Vokoun continues SNR fall seminar series
Jason Vokoun, a UNL alumnus and associate professor and director at the University of Connecticut, will present "Attempting a Conservation '0 to 60': Sampling and Detection, Life History and Habitat Use, and Correlates of Widespread Extirpation in Bridle Shiner" at 3:30 p.m., Nov. 4 in the Hardin Hall Auditorium.
The seminar is free and open to the public. Refreshments will be provided.
Vokoun's research program sets out to fill information gaps and answer questions relevant to the conservation of fish populations and their habitats. Taxonomically, the research focus is broad and he works both with 'non-game' native fishes (often of conservation concern) and 'sportfish' species that are pursued by anglers.
The common thread is an applied ecological approach that investigates how life histories, population dynamics and habitat requirements interact within coupled human-natural ecosystems to provide relevant information to natural resource managers. He and his graduate students use a variety of research techniques, including resource selection and population modeling, population and conservation genetics, and at times otolith microchemistry and respirometry.
Adoption and use of new and improved sampling and analytical techniques has become a secondary theme in much of the research.
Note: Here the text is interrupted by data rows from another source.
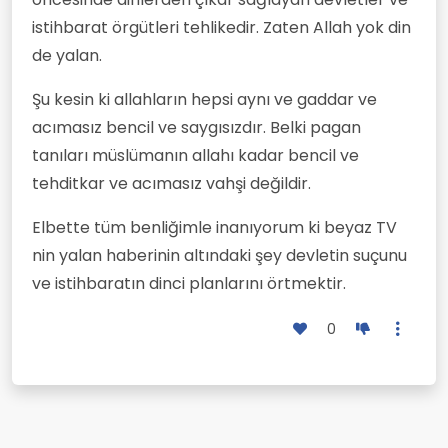
istihbarat örgütleri tehlikedir. Zaten Allah yok din
de yalan.
Şu kesin ki allahların hepsi aynı ve gaddar ve
acımasız bencil ve saygısızdır. Belki pagan
tanıları müslümanın allahı kadar bencil ve
tehditkar ve acımasız vahşi değildir.
Elbette tüm benliğimle inanıyorum ki beyaz TV
nin yalan haberinin altındaki şey devletin suçunu
ve istihbaratın dinci planlarını örtmektir.
0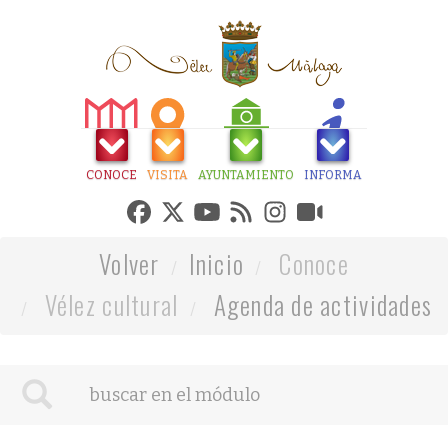
CONOCE
VISITA
AYUNTAMIENTO
INFORMA
Volver
Inicio
Conoce
Vélez cultural
Agenda de actividades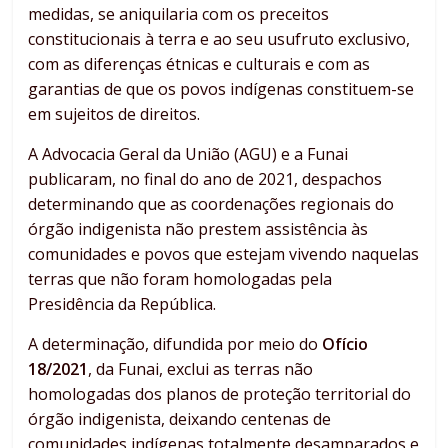
medidas, se aniquilaria com os preceitos
constitucionais à terra e ao seu usufruto exclusivo,
com as diferenças étnicas e culturais e com as
garantias de que os povos indígenas constituem-se
em sujeitos de direitos.
A Advocacia Geral da União (AGU) e a Funai
publicaram, no final do ano de 2021, despachos
determinando que as coordenações regionais do
órgão indigenista não prestem assistência às
comunidades e povos que estejam vivendo naquelas
terras que não foram homologadas pela
Presidência da República.
A determinação, difundida por meio do
Ofício
18/2021
, da Funai, exclui as terras não
homologadas dos planos de proteção territorial do
órgão indigenista, deixando centenas de
comunidades indígenas totalmente desamparados e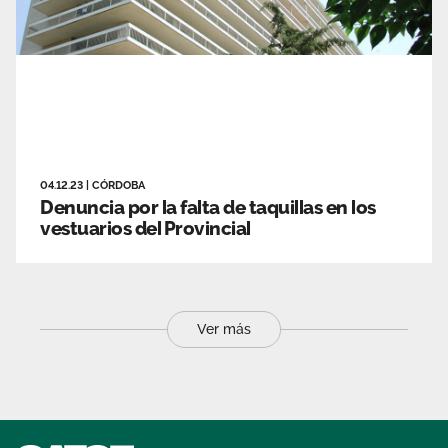
04.12.23
|
CÓRDOBA
Denuncia por la falta de taquillas en los
vestuarios del Provincial
Ver más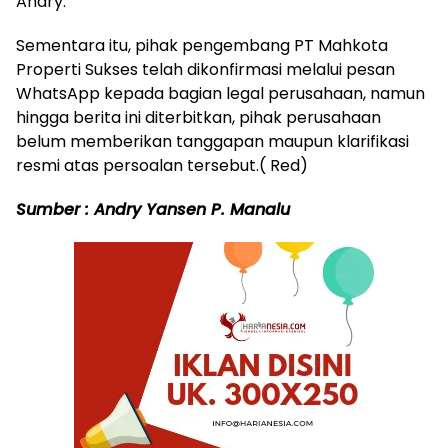
Andry.
Sementara itu, pihak pengembang PT Mahkota
Properti Sukses telah dikonfirmasi melalui pesan
WhatsApp kepada bagian legal perusahaan, namun
hingga berita ini diterbitkan, pihak perusahaan
belum memberikan tanggapan maupun klarifikasi
resmi atas persoalan tersebut.( Red)
Sumber : Andry Yansen P. Manalu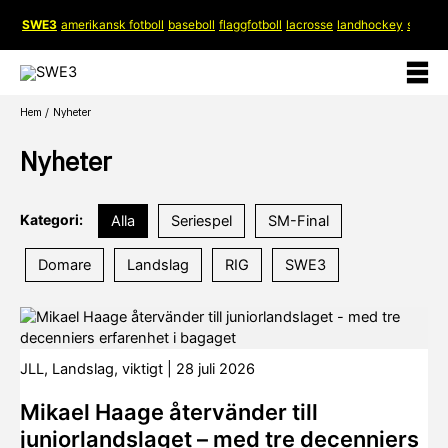
Hoppa
SWE3
amerikansk fotboll
baseboll
flaggfotboll
lacrosse
landhockey
softboll
till
innehåll
Hem
Nyheter
Nyheter
Kategori:
Alla
Seriespel
SM-Final
Domare
Landslag
RIG
SWE3
JLL
,
Landslag
,
viktigt
|
28 juli 2026
Mikael Haage återvänder till
juniorlandslaget – med tre decenniers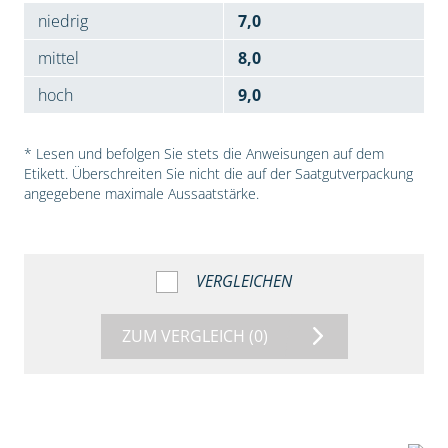
niedrig
7,0
mittel
8,0
hoch
9,0
* Lesen und befolgen Sie stets die Anweisungen auf dem
Etikett. Überschreiten Sie nicht die auf der Saatgutverpackung
angegebene maximale Aussaatstärke.
VERGLEICHEN
ZUM VERGLEICH
(0)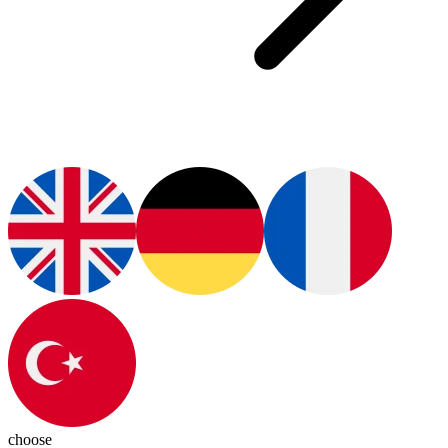
choose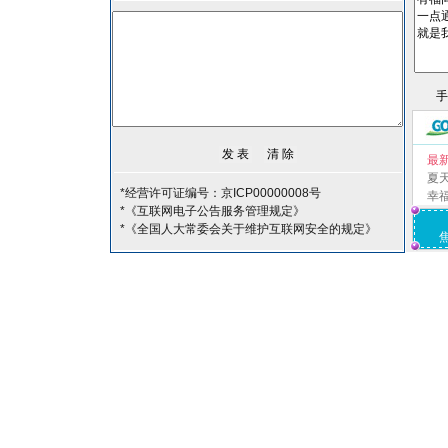
最
夏
*经营许可证编号：京ICP00000008号
幸
*《互联网电子公告服务管理规定》
*《全国人大常委会关于维护互联网安全的规定》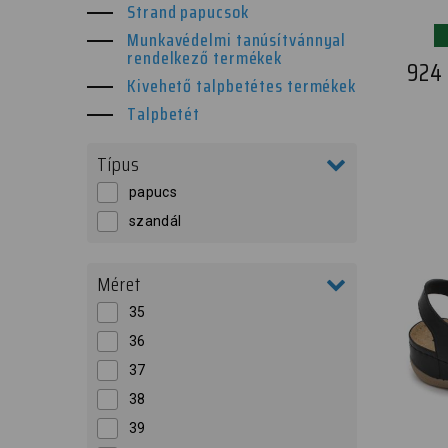
Strand papucsok
Munkavédelmi tanúsítvánnyal
rendelkező termékek
924
Kivehető talpbetétes termékek
Talpbetét
Típus
papucs
szandál
Méret
35
36
37
38
39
He currently works with brook trout focusing on landscape-level population connectivity in warming watersheds, largemouth bass as indicators of recreational fishing-induced evolution, and bridle shiner conservation and (hopefully soon!) restoration.
Vokoun graduated from the University of Nebraska in 1996 with a bachelor's degree in forestry, fisheries and wildlife and holds a graduate and doctoral degrees from the University of Missouri in fisheries and wildlife science. He arrived at the University of Connecticut in 2004 and offers courses in fisheries conservation, stream ecology and conservation history and ethics.